The significant overexpression of SERCA in PC3/TG cells noted on microarray correlated with increased SERCA protein in these cells, whereas this was not the case with ARPC3, which is highly expressed in PC3/TG cells at the RNA level (Table 1) but not the protein level (Fig. 5). Although an increase in SERCA can lead to relative resistance to TG, the known stoichiometric relation between SERCA content and TG inhibition12 suggests additional factor(s) are also likely involved to account for the high levels of TG resistance in the PC3/TG cells. Of the over 8000 genes analyzed by microarray, those overexpressed by a factor of 2-fold or greater (e.g., SERCA, ARPC3, mevalonate kinase [MK], β-microseminoprotein [β-MSP], and membrane type-2 matrix metalloproteinase [MMP15]) in PC3/TG cells (Table 1) are essentially not up-regulated in DU145/TG cells. Similarly, the highly up-regulated genes in DU145/TG cells (e.g., FS, TACST1, STC2) are not so in PC3/TG cells. The cellular functions modulated by FS, TACST1, and STC2 are quite distinct from that modulated by MK, β-MSP, MMP15, and ARPC3. Even though PC3 and DU145 cells are both of prostate origin and androgen-independent, it is not readily apparent why they have such a diverse response with respect to their gene expression profiles when selected for a common phenotype, i.e., TG resistance. Whereas some of the genes may be necessary for the PC cells to survive in TG, modulation of other genes may simply represent an epiphenomena of the selection process and not required for cell survival in TG.

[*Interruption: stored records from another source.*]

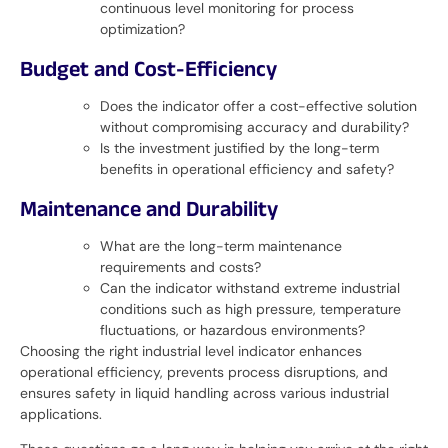
continuous level monitoring for process
optimization?
Budget and Cost-Efficiency
Does the indicator offer a cost-effective solution
without compromising accuracy and durability?
Is the investment justified by the long-term
benefits in operational efficiency and safety?
Maintenance and Durability
What are the long-term maintenance
requirements and costs?
Can the indicator withstand extreme industrial
conditions such as high pressure, temperature
fluctuations, or hazardous environments?
Choosing the right industrial level indicator enhances
operational efficiency, prevents process disruptions, and
ensures safety in liquid handling across various industrial
applications.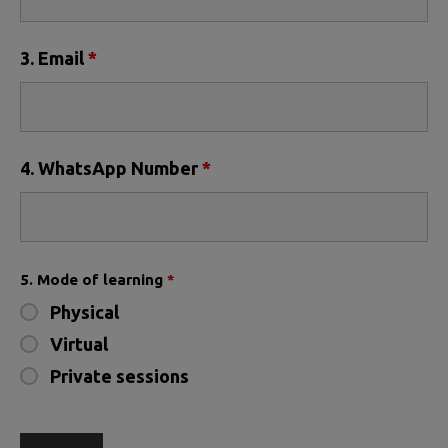
3. Email
*
4. WhatsApp Number
*
5. Mode of learning
*
Physical
Virtual
Private sessions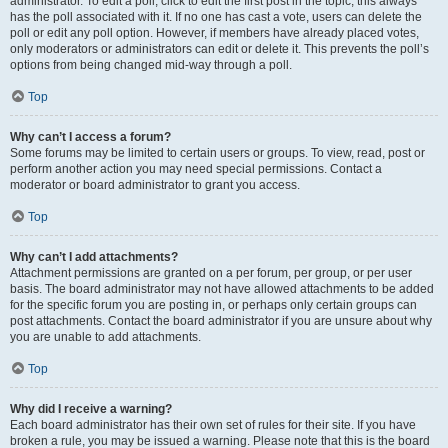
administrator. To edit a poll, click to edit the first post in the topic; this always
has the poll associated with it. If no one has cast a vote, users can delete the
poll or edit any poll option. However, if members have already placed votes,
only moderators or administrators can edit or delete it. This prevents the poll’s
options from being changed mid-way through a poll.
Top
Why can’t I access a forum?
Some forums may be limited to certain users or groups. To view, read, post or
perform another action you may need special permissions. Contact a
moderator or board administrator to grant you access.
Top
Why can’t I add attachments?
Attachment permissions are granted on a per forum, per group, or per user
basis. The board administrator may not have allowed attachments to be added
for the specific forum you are posting in, or perhaps only certain groups can
post attachments. Contact the board administrator if you are unsure about why
you are unable to add attachments.
Top
Why did I receive a warning?
Each board administrator has their own set of rules for their site. If you have
broken a rule, you may be issued a warning. Please note that this is the board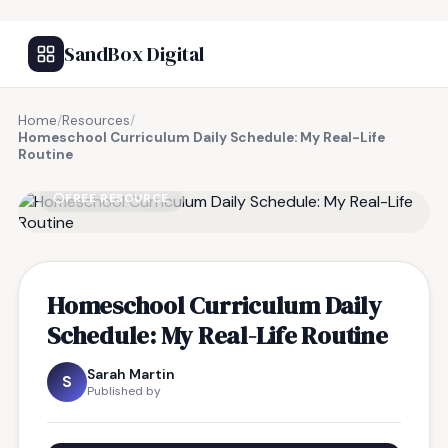
SandBox Digital
Home
/
Resources
/
Homeschool Curriculum Daily Schedule: My Real-Life
Routine
FREE RESOURCE
Homeschool Curriculum Daily
Schedule: My Real-Life Routine
Sarah Martin
S
Published by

In summary, the results of the current study demonstrated that highly TG-sensitive PC cells can be selected for resistance to this drug. Genes other than PGP or SERCA are modulated during selection for TG resistance. Further, a cell type-specific pleiotropic response with respect to gene expression occurs in the 2 independently selected PC cell lines. Although other target genes likely exist and could potentially be identified if a whole genome microarray were used, our analysis reveals the multiple and different effects of TG on the genome of PC cells as they adapt to the inhibitory actions of TG. Conceivably, a subset of the altered genes may contribute to the selected cells' ability to maintain growth and division in TG. However, the specific gene(s) mediating TG resistance in this model have yet to be identified and studies are currently in progress to clarify these pathways of resistance in the PC cells.